Fastai v2 tabular

@jeremy fastai v1 gets higher LB score (higher roc_auc_score)

1 Like

Hi. I’m currently working on a multiclass classifcation problem with tabular data.

I’m using TabularPandas to prepare the data but I want a specific mapping from target class to integer, so I use: y_block=CategoryBlock(vocab=my_mapping, sort=False) as an argument to TabularPandas. I have noticed that the resulting, transformed target does not match the my_mapping vocab.

If I’m correct, the cause is, when reduce_memory=True in TabularPandas, df_shrink is called and transforms the target variable (if object type) independently to the y_block specified. I’m not sure if this is intentional and if not, what the best alternative is, but a note about this in the docs or code might be helpful in the future.

I’m also willing to help where I can (I’m new to v2) if this is something that needs fixing.

I am also working on a similar problem. When I pass y_block= CategoryBlock to either TabularPandas or tabular_learner the model cannot be trained anymore and fails with ValueError: Expected input batch_size (64) to match target batch_size (13184). I also cannot find an example on TabularPandas for classification anywhere.

There are plenty, first the tabular tutorial in the fastai docs:

And in Walk with fastai2:

@Jan did setting reduce_memory to False fix it?

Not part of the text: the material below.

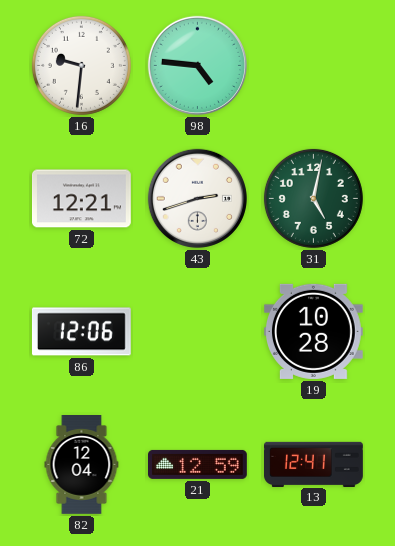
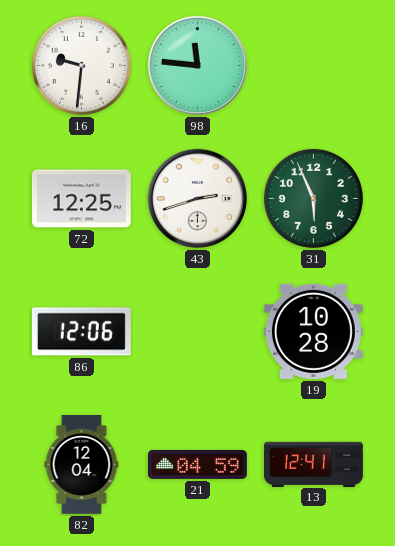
98: 4:46 -> 11:46
72: 12:21 -> 12:25
31: 5:02 -> 5:56
21: 12:59 -> 04:59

Yes, it seems fastai v2 cannot handle this anymore. It was working with v1.

Can you provide a reproducible example of what’s going on here? I’ve been actively using fastai tabular for months now without issue with both classification and regression problems, and I’m not sure exactly what’s happening to do this.

EDIT: @soerendip very important question: what’s your loss function. I believe you may not be using CrossEntropyLossFlat() which could be affecting it

Currently I’ve tried setting it up in a scenario similar to what I believe yours could be:

path = untar_data(URLs.ADULT_SAMPLE)
df = pd.read_csv(path/'adult.csv')
new_dict = {'<50k':0,
df[y_names].replace(new_dict, inplace=True)

cat_names = ['workclass', 'education', 'marital-status', 'occupation', 'relationship', 'race']
cont_names = ['age', 'fnlwgt', 'education-num']
procs = [Categorify, FillMissing, Normalize]
y_names = 'salary'
y_block = CategoryBlock
splits = RandomSplitter()(range_of(df))

to = TabularPandas(df, procs=procs, cat_names=cat_names, cont_names=cont_names,
                   y_names=y_names, y_block=y_block, splits=splits)
dls = to.dataloaders()

learn = tabular_learner(dls, layers=[200,100], metrics=accuracy)

And can train without issue. Can you tell me how your DataFrame setup may differ?

Yes, when reduce_memory=False I didn’t have that issue. I will see if I get to a reproducible example later today.

1 Like

I am using now BCEWithLogitsLossFlat() or BCELossFlat in conjunction with y_range=(0,1)

learn = tabular_learner(dls, y_range=(0,1), layers=[300, 200, 200], loss_func=BCELossFlat())

When I switch to CrossEntropyLossFlat the code breaks. Apparently, that cannot be used for targets with multiple elements. It only works for one dimensional targets. E.g. y_names=‘target’ but not y_names=[1, 2, 3]…

My targets are binary vectors with independent labels e.g. [1, 0,0,1,0,0,0,1,…]

Yes, that would be expected. BCE is for multi-label (multiple labels showing up at one time), it’s pairing is MultiCategoryBlock(). (And this is denoted in the documentation) I haven’t played with that scenario much, so if you run into issues still let me know.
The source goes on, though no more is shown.